Re: syntax tests update from Lee Feigenbaum on 2007-01-18 (public-rdf-dawg@w3.org from January to March 2007)

From: Lee Feigenbaum <feigenbl@us.ibm.com>
Date: Thu, 18 Jan 2007 14:21:02 -0500
To: Jeen Broekstra <j.broekstra@tue.nl>, dawg mailing list <public-rdf-dawg@w3.org>
Message-ID: <OFB9E552EC.2DA6478C-ON85257267.0069062B-85257267.006A4C63@us.ibm.com>
Thanks, Jeen! My results and comments inline below.

Jeen Broekstra wrote on 01/18/2007 10:35:29 AM:

> I have replaced the old SyntaxFull test set with the tests from 
SyntaxDev.
> 
> super-manifest:
> 
> http://www.w3.org/2001/sw/DataAccess/tests/data-r2/manifest-syntax.ttl

I don't have code yet that can read these.

> Syntax test sets (181 tests in total):
> 
> http://www.w3.org/2001/sw/DataAccess/tests/data-r2/syntax-sparql1/
> http://www.w3.org/2001/sw/DataAccess/tests/data-r2/syntax-sparql2/
> http://www.w3.org/2001/sw/DataAccess/tests/data-r2/syntax-sparql3/
> 
> None of these tests are currently DAWG-approved, of course.
> 
> Only syntax-sparql3 contains negative syntax tests. They are marked as
> such in the manifest, and can also be recognized by the filename, which
> is prefixed 'syn-bad-'.
> 
> I would ask everyone with a SPARQL parser to try out these tests and
> report possible problems.

As I said previously, Glitter throws exceptions during parsing when it 
encounters a function that it does not recognize. That causes a handful of 
tests to fail, which I've tried to highlight here.

syntax-sparql1 - I fail 4 tests, all because of unknown functions
syntax-sparql2 - I fail 6 tests; 4 are because of unknown functions. The 
other two are:

syntax-esc-04
syntax-esc-05

...both of which have liberal use of \u escapes. It won't surprise me at 
all if these tests are fine and this is a parser bug that I have.

syntax-sparql3 - I fail these 6 tests; 

syn-bad-{8,9,10,1112,13} - these (negative) test asserts that multiple 
periods ('.') in a row should fail; my parser allows them.

Was there a change at some point in the grammar that affected the validity 
of extra periods in a row?

> I have also ran the set through Sesame's SPARQL parser of course. I get
> a number of errors (24) and failures (18), most of which have to do with
> our implementation (we currently do not yet support functions and
> ordering, and the parser throws exceptions on queries containing those
> features).
> 
> I also came across this interesting failure.
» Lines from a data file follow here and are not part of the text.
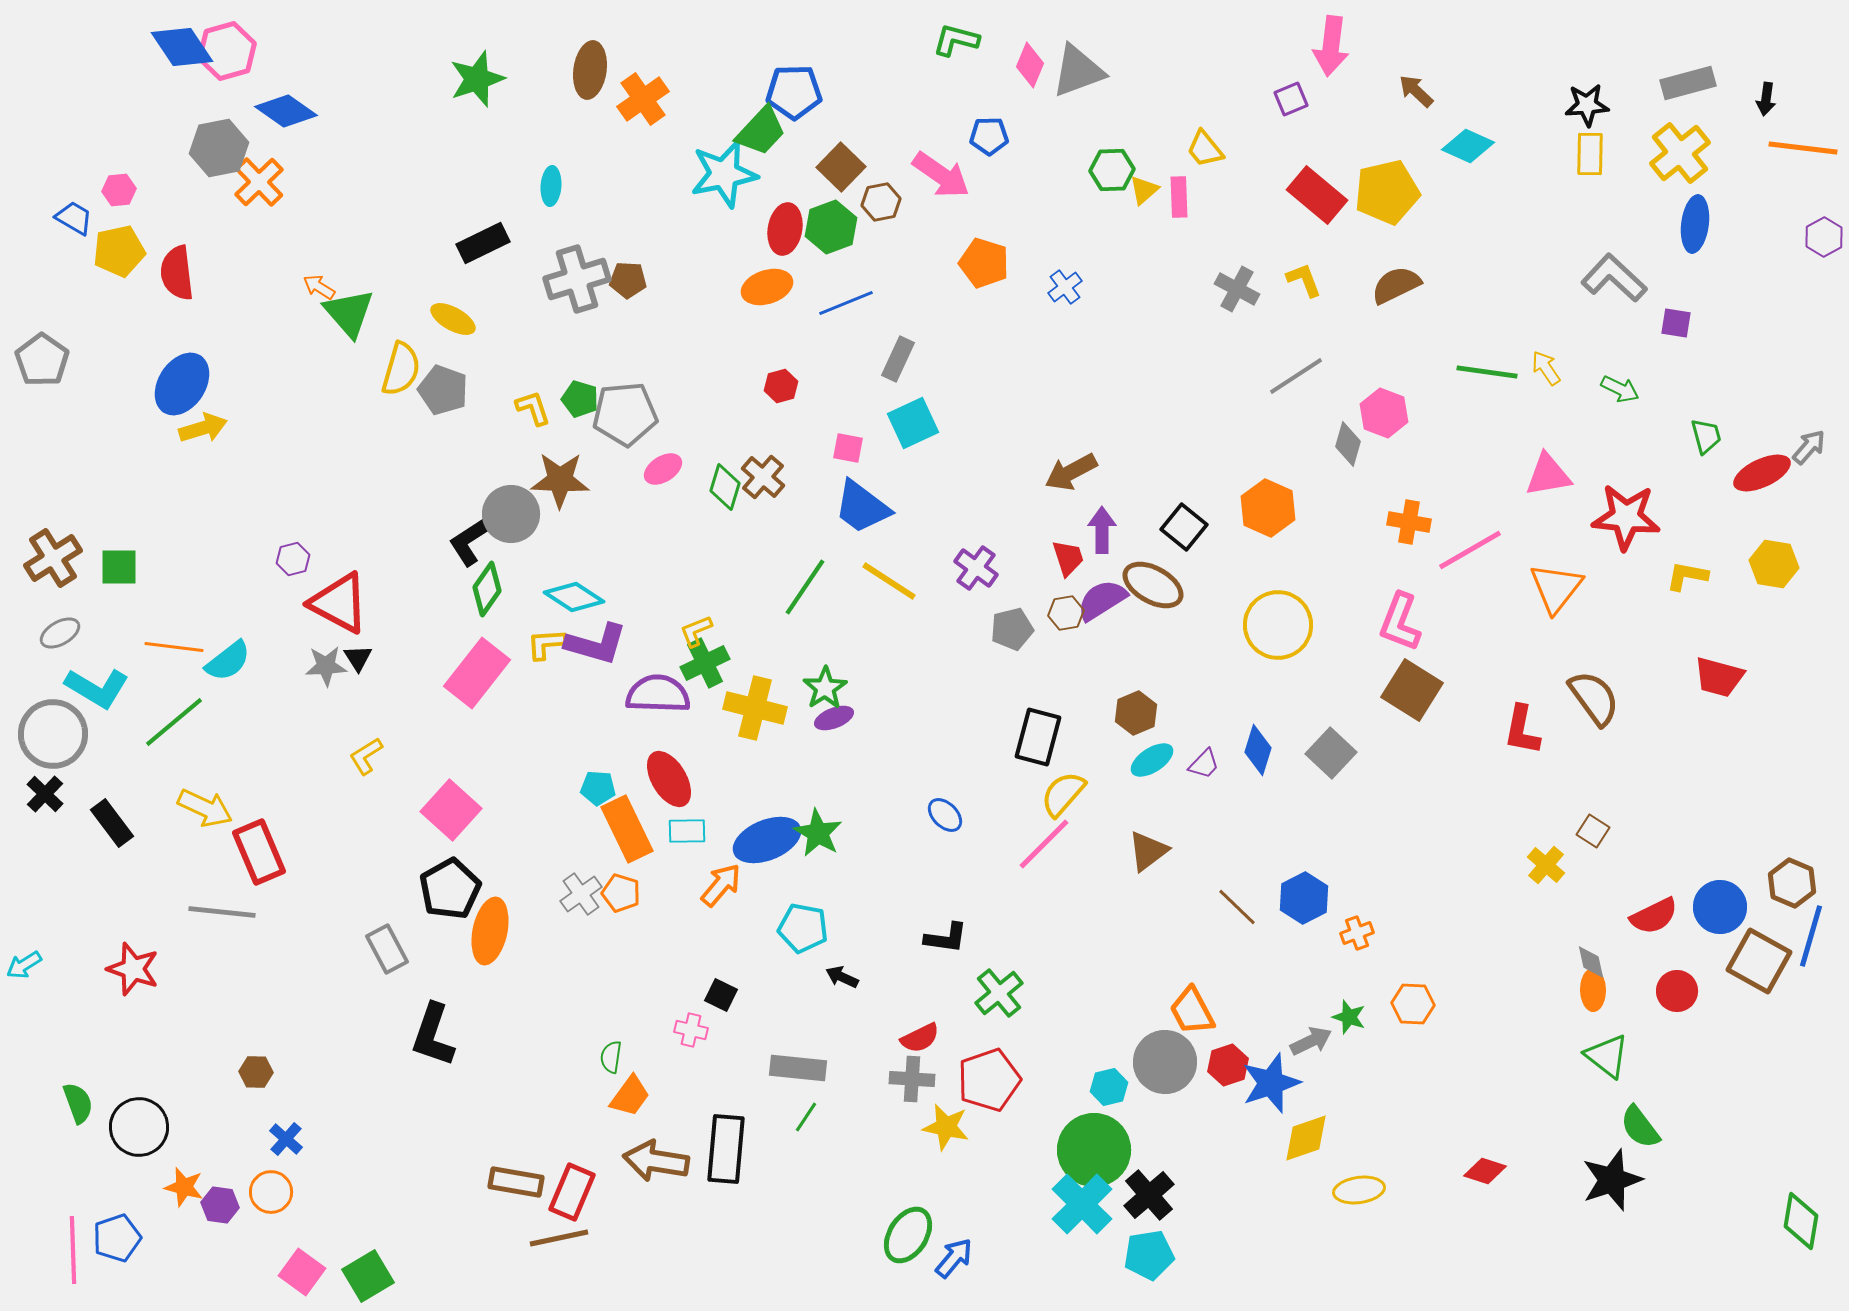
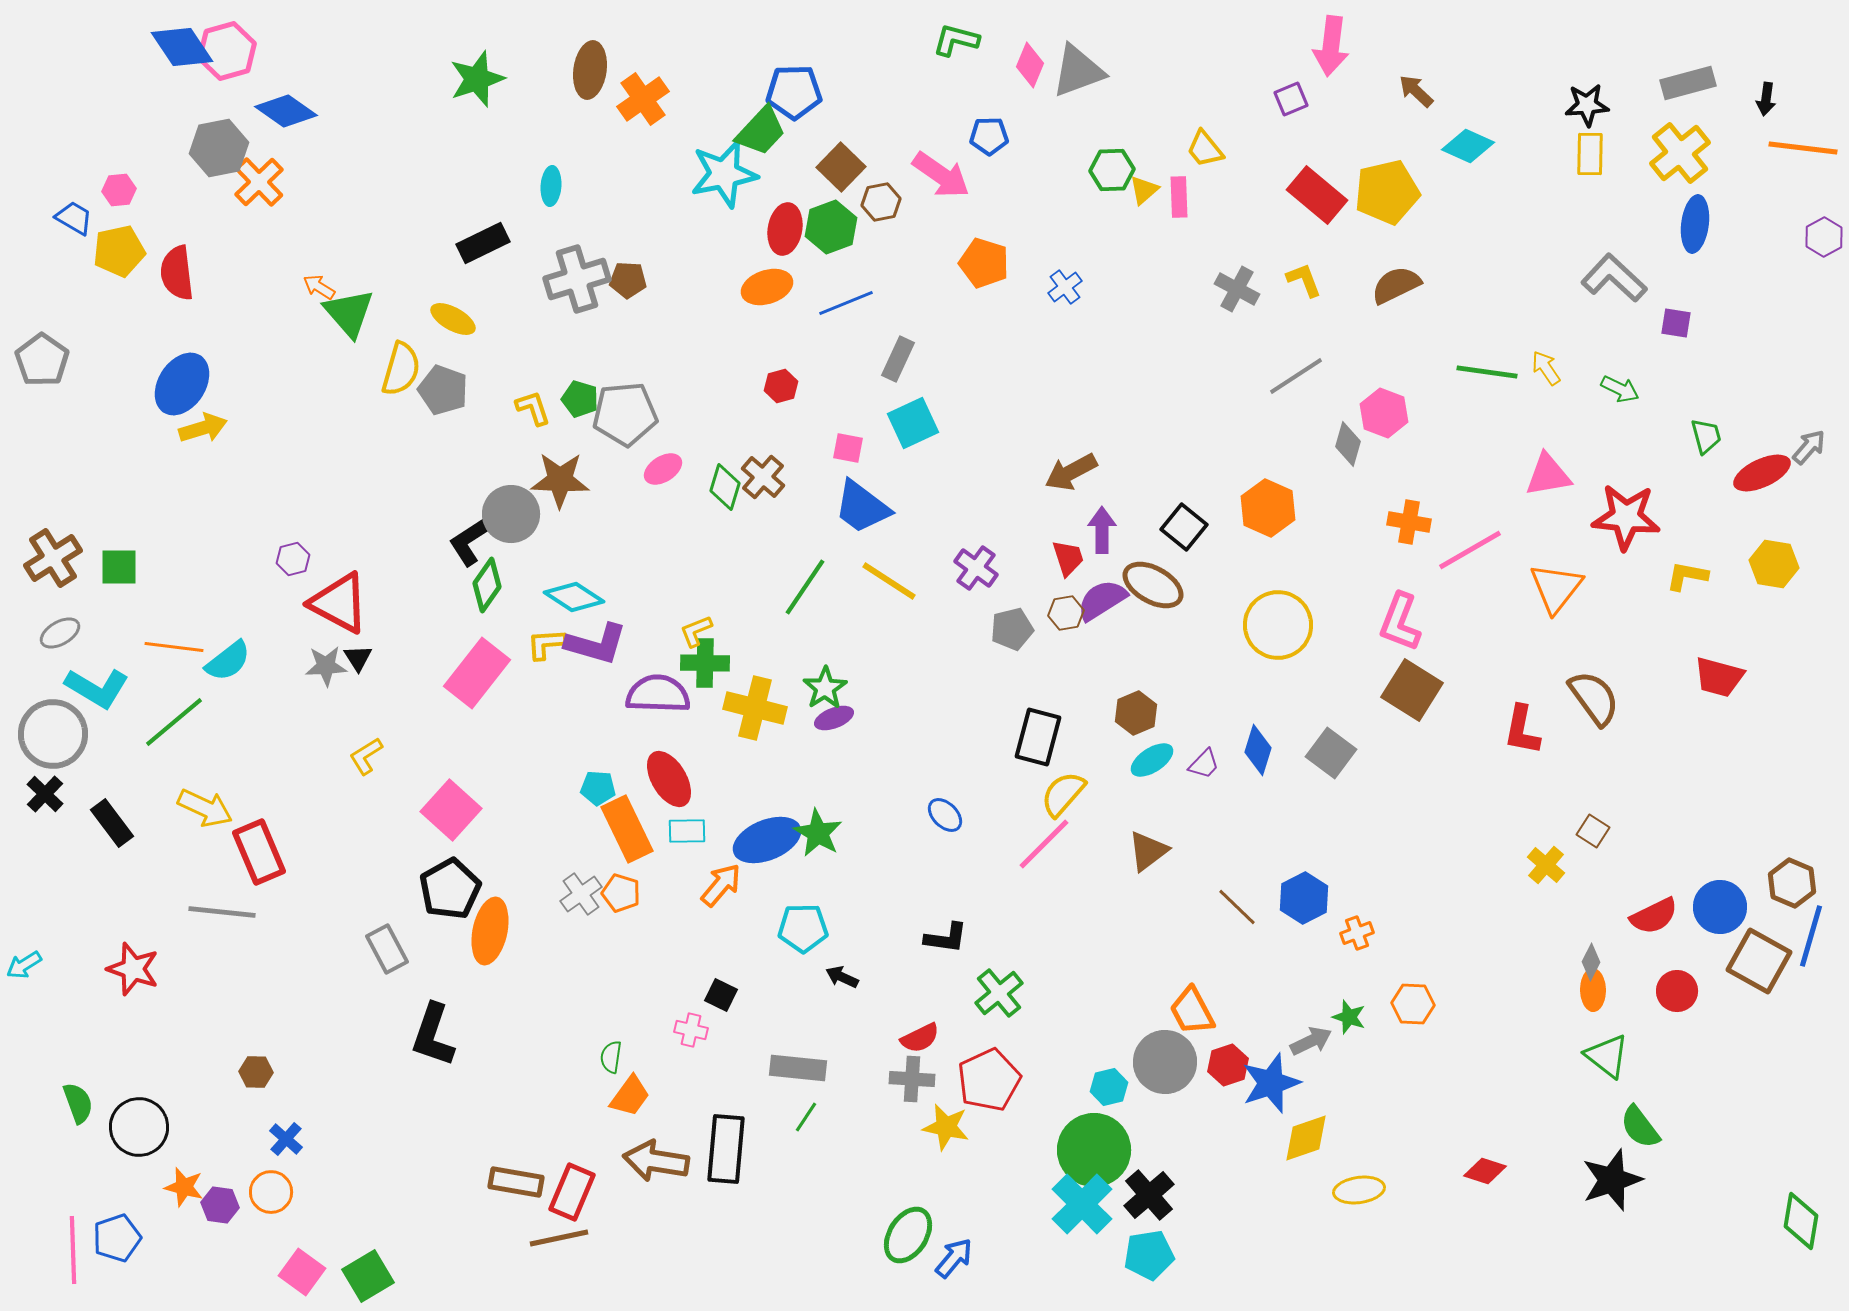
green diamond at (487, 589): moved 4 px up
green cross at (705, 663): rotated 27 degrees clockwise
gray square at (1331, 753): rotated 6 degrees counterclockwise
cyan pentagon at (803, 928): rotated 12 degrees counterclockwise
gray diamond at (1591, 962): rotated 39 degrees clockwise
red pentagon at (989, 1080): rotated 6 degrees counterclockwise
The following parser test
> (syntax-sparql1/syntax-forms-02) fails:
> 
>  PREFIX : <http://example.org/ns#>
>  SELECT * WHERE { ( [] [] ) }
> 
> To be honest I have no idea how to read this query, I would appreciate
> insights.

Looks like an RDF collection with two blank node elements to me. Let's see 
how it works in the grammar...

It matches [39] Collection first; then two [40] GraphNode productions. 
Each of those matches a [41] VarOrTerm which matches [44] GraphTerm  which 
matches [65] BlankNode which matches [84] ANON which consumes '[' WS* ']' 
.


> Also: a fair number of the errors Sesame's parser throws have to do with
> the queries in the syntax-sparql2 set, which use relative URIs in
> queries (e.g. <a>, <b>, <p1>, etc.). A relative URI has to be resolved
> against a base URI - which is normally provided using a BASE clause.
> However, the queries in this test set do not have such a clause. Andy
> has pointed out to me that according to RFC3986 (URI) in such cases the
> base URI should be provided by the 'embedding entity', i.e. the location
> of the file that contains the query. Sesame's query parser has no
> feature for this however: it only accepts a query string as an argument,
> a base URI for resolving any relative referencing inside that query can
> not be provided seperately. I guess that this is a shortcoming in our
> current parser that we should deal with in Sesame.
> 
> However, correct resolution in this fashion is a feature of file
> processing, not query parsing, IMHO, and the test set is designed to
> test query parsing, not file processing. So I would suggest that we
> modify these test cases to have a base URI inside the query. This avoids
> having implementations fail tests on this problem. Thoughts?

I think this is similar to the undefined functions case, though I'm not 
sure what we should do about it. They're not parse errors per se; they're 
evaluation errors that our engines are catching at parse time. I need to 
think a bit about what I think is the best way to handle these in 
implementation reporting...

> Next up: evaluation tests (which are, after all, the more interesting
> test cases ;)).

yeah! :-)

Lee

> 
> Jeen
> -- 
> Dr. Jeen Broekstra                                          Den Dolech 2
> Information Systems Group                                        HG 7.76
> Department of Mathematics and Computer Science              P.O. Box 513
> Technische Universiteit Eindhoven                      5600 MB Eindhoven
> tel. +31 (0)40 247 36 86                                 The Netherlands
>
Received on Thursday, 18 January 2007 19:21:24 UTC